Zimbabwe’s most enduring arts center is holding a party and cultural festival as it closes its doors in Harare for the last time in the early hours of January 1. Twin venues, The Book Café and Mannenberg Performing Arts Center have hosted tens of thousands of people and shows with many local and international artists but the landlords gave notice that they want the building in central Harare back to expand retail trade.
Founder of the arts center Paul Brickhill said he was shocked when the landlord, Old Mutual Zimbabwe, told him that he could not renew the lease for The Book Café and Mannenberg Performing Arts Center. He and colleagues who fought to end white rule in Rhodesia began to promote free expression by opening a book shop shortly after 1980 independence.
“I and a number of other people had just come from the liberation struggle. Just before independence, discussions took place around how to address the problem of censorship and propaganda that the Rhodesians had implemented," said Brickhill. "And the answer was to open a progressive bookshop and I was deployed fairly early on, our principal from the very beginning to secure freedom of expression in the new Zimbabwe.”
He and the bookshop, funded by his comrades from the liberation war, were immediately in trouble when it launched a biography of the first post independence opposition leader Joshua Nkomo. Brickhill and his staff were arrested.
Tensions escalated for Brickhill and the bookshop as then prime minister Robert Mugabe sent in North Korean-trained troops who killed thousands of Mr. Nkomo’s supporters in the Matabeleland provinces shortly after independence.
Brickhill said the bookshop had a huge collection of anti-apartheid books which were banned in neighboring South Africa and many made their way across the border.
In 1987 a South African hit squad bombed several targets in Harare. On their list, as court records revealed, was Brickhill’s bookshop. Several people were killed and Brickhill’s brother was seriously injured.
Three years before the present ongoing political crisis began in 2000, Brickhill and colleagues expanded the bookshop into a café and performing art center called Mannenberg, named after the composition by legendary South African jazz pianist, Dollar Brand, who is now known as Abdullah Ibrahim.
He played Mannenberg at its opening in Harare and said he had loaned the music to Zimbabweans.
Among the Zimbabwe artists who play at Mannenberg is Zimbabwe musician Chiwoniso Maraire, who sings and plays the traditional instrument the mbira. She says Zimbabwe’s artists have a responsibility to society, even when those artists are threatened and arrested.
“We have a responsibility, we are not bankers, we are not doctors, we have another part that we play in society," said Chiwoniso. "Regardless whether the system says we are going to arrest you, it doesn’t matter, we have a responsibility.”
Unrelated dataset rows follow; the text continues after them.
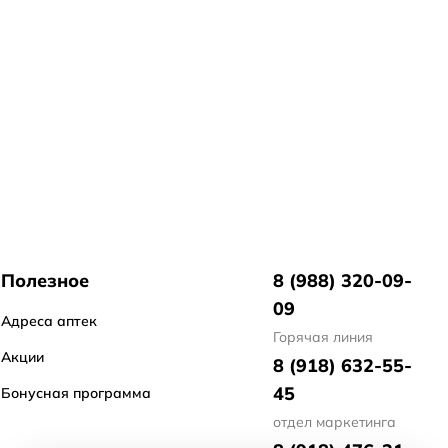
Полезное
8 (988) 320-09-
09
Адреса аптек
Горячая линия
Акции
8 (918) 632-55-
45
Бонусная программа
отдел маркетинга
Brickhill, who runs the twin venues with a staff of 45 says he had no idea at the time independence was gained that one of the goals of the liberation war - free expression - would be so difficult to achieve after the end of minority white rule.
“It has been an incredibly long journey and a tough one, and a long, long struggle," said Brickhill. "I must say never in my wildest dreams as a young romantic in newly independent Zimbabwe could I have imagined such a journey and such battles and struggles for such a simple goal of freedom of expression in our country.”
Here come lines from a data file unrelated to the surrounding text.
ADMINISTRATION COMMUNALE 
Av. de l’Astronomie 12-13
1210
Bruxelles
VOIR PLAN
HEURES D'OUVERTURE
He said that most artists at the venues did not support particular political parties. Book Café’s last guest was Morgan Tsvangirai, Movement for Democratic Change leader and Zimbabwe’s prime minister in the current difficult, inclusive government with Mr. Mugabe’s ZANU-PF party and the smaller MDC.
Mr. Tsvangirai launched his controversial book "At the deep end" before Christmas.
“I am telling this story in my own eyes, and especially given the larger power struggles we took part in now and for more than a century - our desire simply to be human against all odds,” said Tsvangirai.
Brickhill says the end of the present crisis is drawing closer and the number of artists grew as it intensified. He says Zimbabwe’s artists find that, despite all the threats, they do have power.
“And yes I do think we are closer now," Brickhill said. "I never imagined the battle would be so hard. But yes we are close. We have power actually. We are not powerless.”
Many Zimbabweans and beyond have appealed to Zimbabwe traders OK Bazaars and landlord Old Mutual to extend the leases for Book Café and Manneberg.
Brickhill says he and colleagues will start the new year trying to find an alternative building.